Basket femminile serie B: MONTECCHIO DOMA ANCHE LE LUPE E VOLA IN ALTO.

Basket femminile serie B: MONTECCHIO DOMA ANCHE LE LUPE E VOLA IN ALTO.

Come le foglie che vediamo muoversi ad ogni soffio del vento, ormai è entrato nelle aspettative di tutti che il campionato serie B si diverta, ogni fine settimana, a profondere nuove occasioni per stupire. È arrivata a Schio Madeline Hatch, ventottenne guardia italoamericana che ha finora giocato in vari club di serie A2. A San Bonifacio, i suoi 24 punti (con 6 triple) non sono bastati alla squadra cadetta del Famila per vincere. Siamo sicuri, però, che il suo apporto aggiungerà ulteriori incertezze sulla lotta per non retrocedere, che ritrova inguaiate anche squadre di valore come Bolzano e Pordenone.

Ci teneva il basket Montecchio a completare la striscia di tre vittorie, battendo anche le Lupe San Martino. Con otto punti di vantaggio in classifica, c’era la possibilità di ammirare da una più alta panoramica la palude insidiosa dei play out.

Ebbene, anche in questa partita, certezza e sorpresa hanno coinciso felicemente.

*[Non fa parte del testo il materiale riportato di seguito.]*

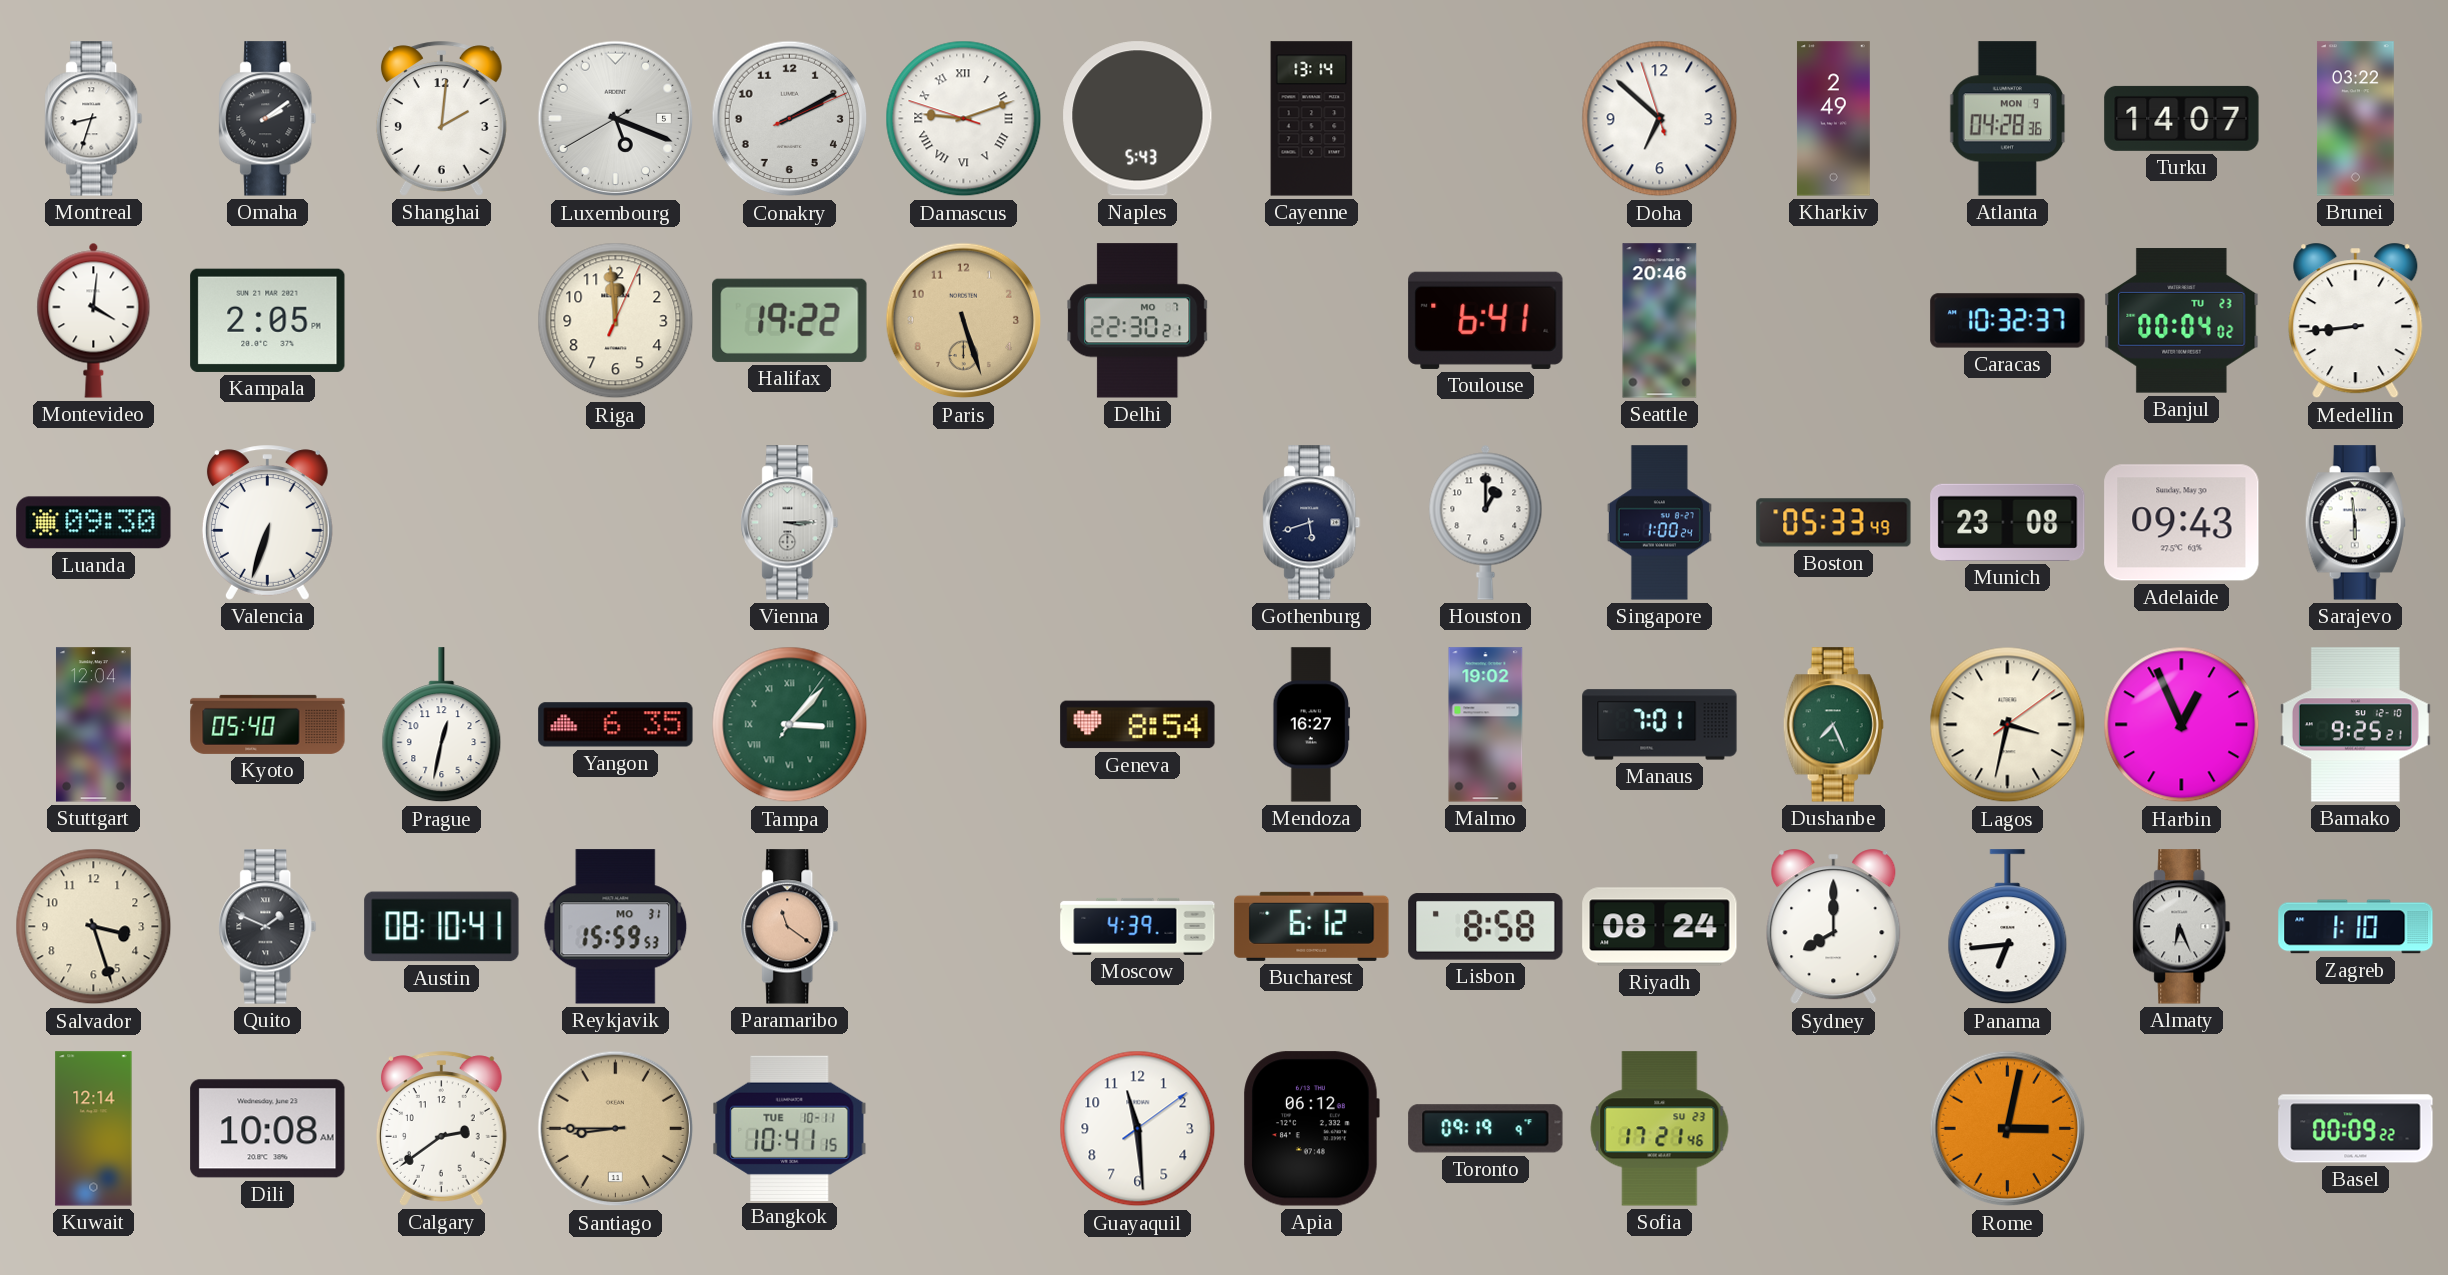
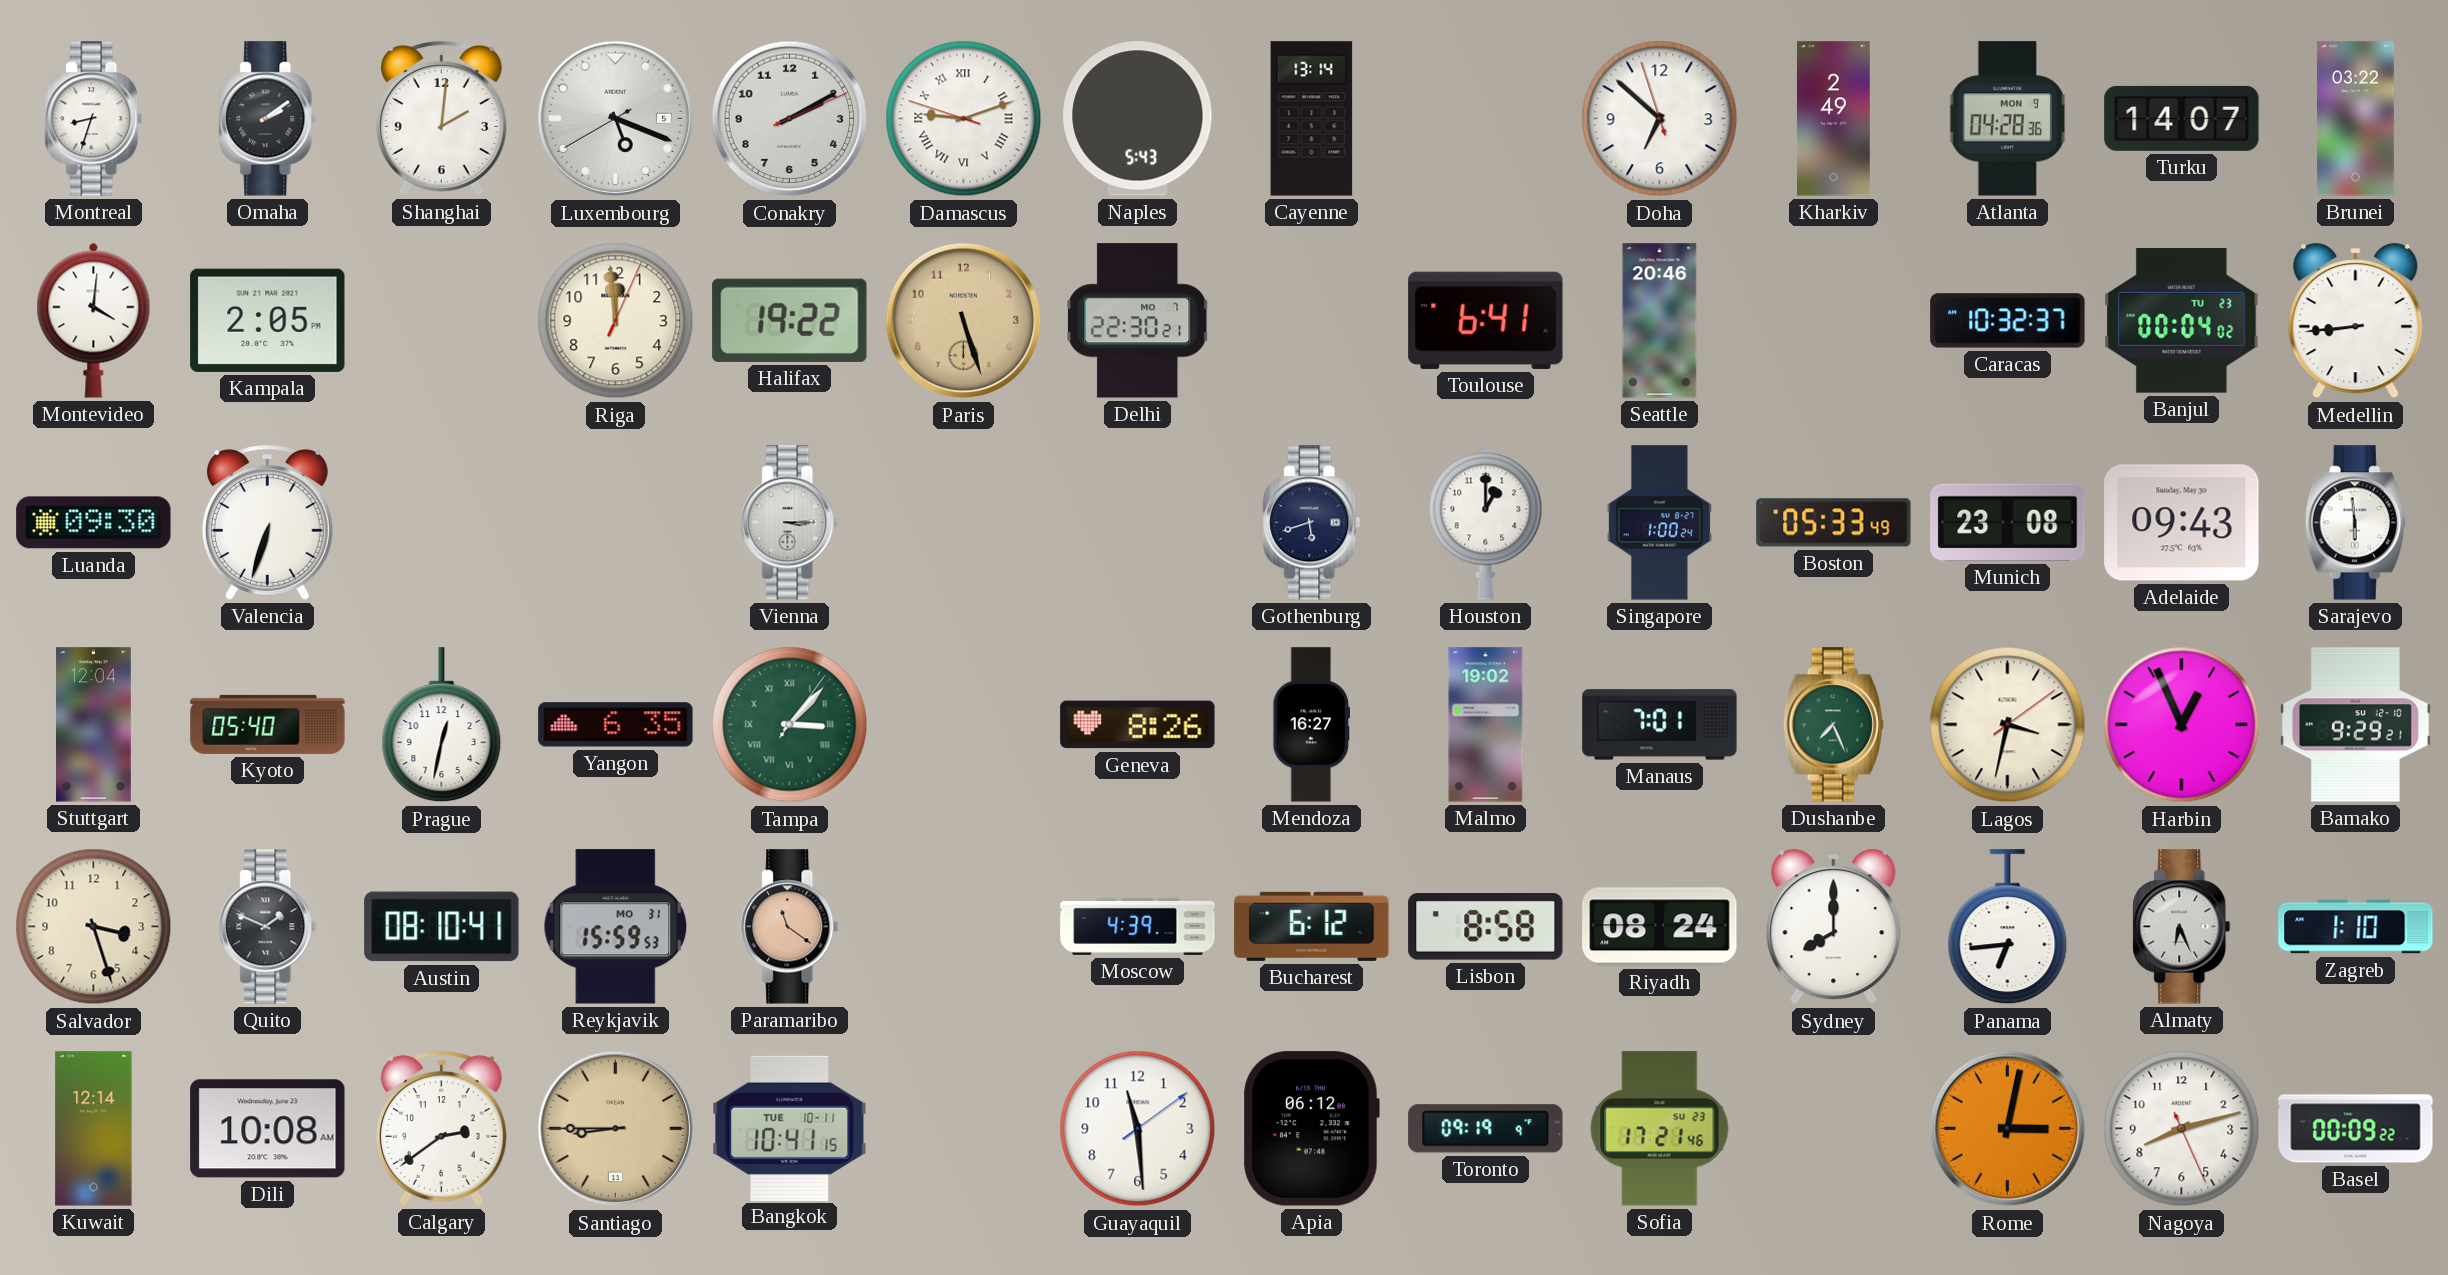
Geneva: 8:54 -> 8:26
Bamako: 9:25 -> 9:29
Nagoya: none -> 8:12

Più che mai è arrivata la conferma sulla imprevedibilità dei risultati. A rendere questo campionato così bello è che nell’affrontare ogni partita conti di più la “testa delle giocatrici” rispetto alla stessa qualità delle squadre. Le Tigers di Montecchio anche a conclusione di questo match hanno lasciato tutti (tifosi amici e avversari) increduli. Ma ormai si sprecano altre conclusioni di incontri strane, come quelle recenti aventi per protagonista un Cussignacco che prima ha perso a San Bonifacio e poi ha battuto Marghera.

L’INCONTRO D’ANDATA (58-63). San Martino di Lupari da tempo è nell’élite del basket femminile veneto confrontandosi in serie A con Famila Schio e Reyer Venezia. Possiede anche una squadra cadetta nella quale offre l’occasione ai suoi numerosi talenti di fare esperienza in serie B. Già sopra i 200 punti personali in questo campionato, si stanno distinguendo tre Under 19, ossia Maria Pilatone, Aurora Donato e Sofia Cecotti.

Ebbene, nonostante l’assenza della compagna più temibile (Pilatone), dirottata quel giorno sulla panchina A1, stavano già in vantaggio (33-29) le giovani locali alla pausa lunga. Con un break di 7 punti hanno poi cercato l’allungo (40-29 al 23’). Grazie anche a due bombe di Baruffato, Montecchio ha tuttavia risposto con un parziale di 3-18. Tornata in equilibrio la partita, le Tigers hanno aumentato i ritmi con tre play in campo e hanno finito col mettere al sicuro il risultato con 4 punti dell’ala forte Anna Garzotto.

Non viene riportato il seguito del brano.